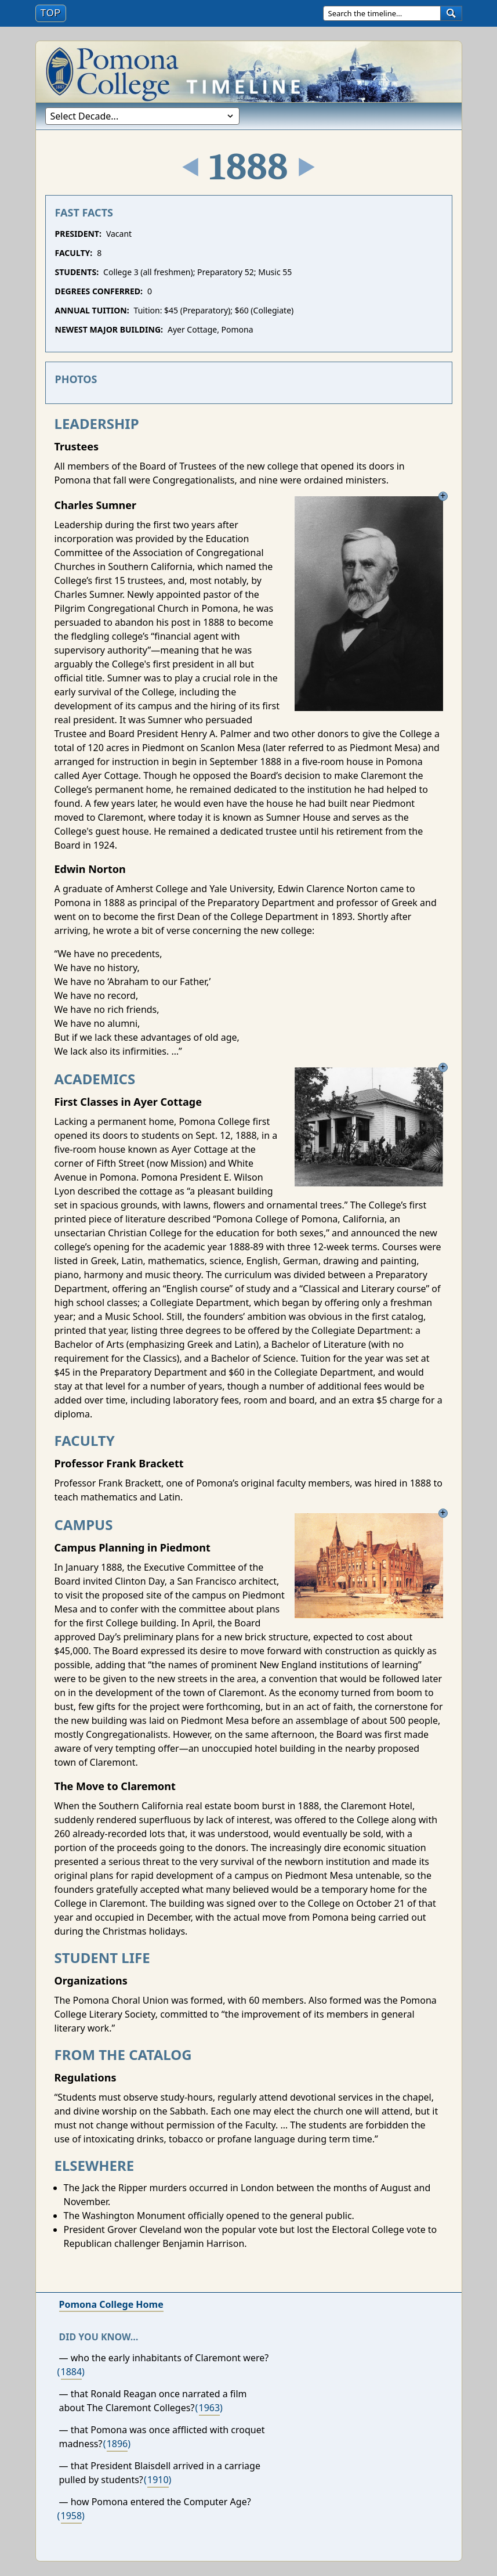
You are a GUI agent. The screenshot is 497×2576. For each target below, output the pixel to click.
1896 (117, 2443)
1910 (158, 2479)
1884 (71, 2371)
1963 (209, 2407)
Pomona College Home (111, 2304)
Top (53, 12)
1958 (71, 2515)
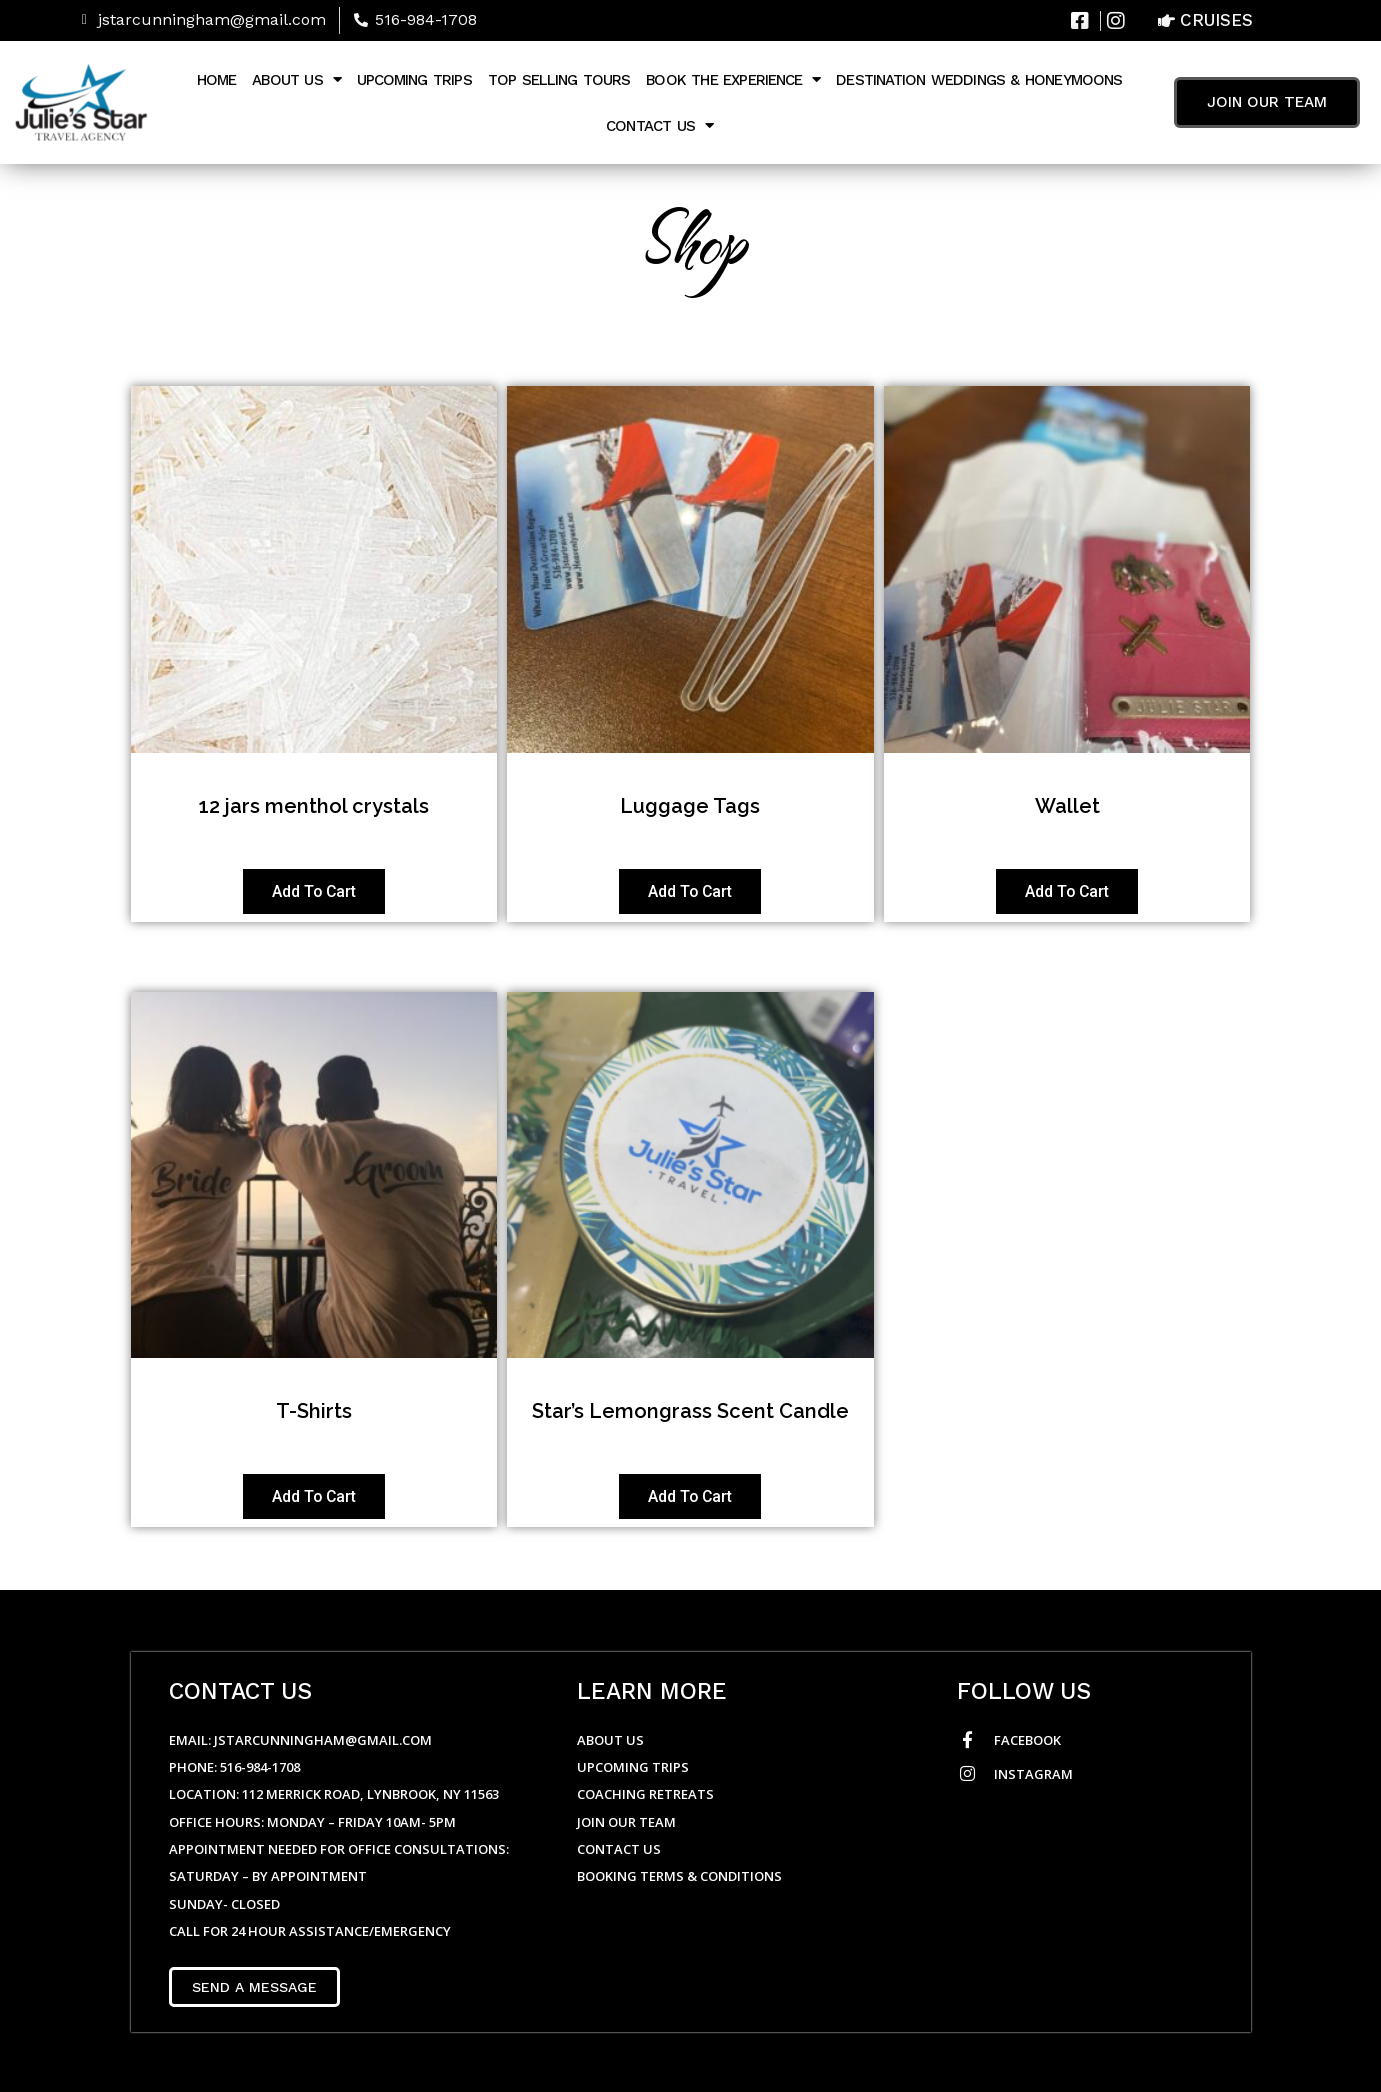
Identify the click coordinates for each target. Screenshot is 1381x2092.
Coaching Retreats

[TASK DIRECTIONS]: Repeat the lines of the records verbatim, starting at the line containing "1896 (117, 2443)" and stopping after the final line. Images stay out.

[YOUR SOLUTION]:
1896 (117, 2443)
1910 (158, 2479)
1884 (71, 2371)
1963 (209, 2407)
Pomona College Home (111, 2304)
Top (53, 12)
1958 (71, 2515)
Identify the click coordinates for each target. Screenshot is 1381x2092.
Coaching Retreats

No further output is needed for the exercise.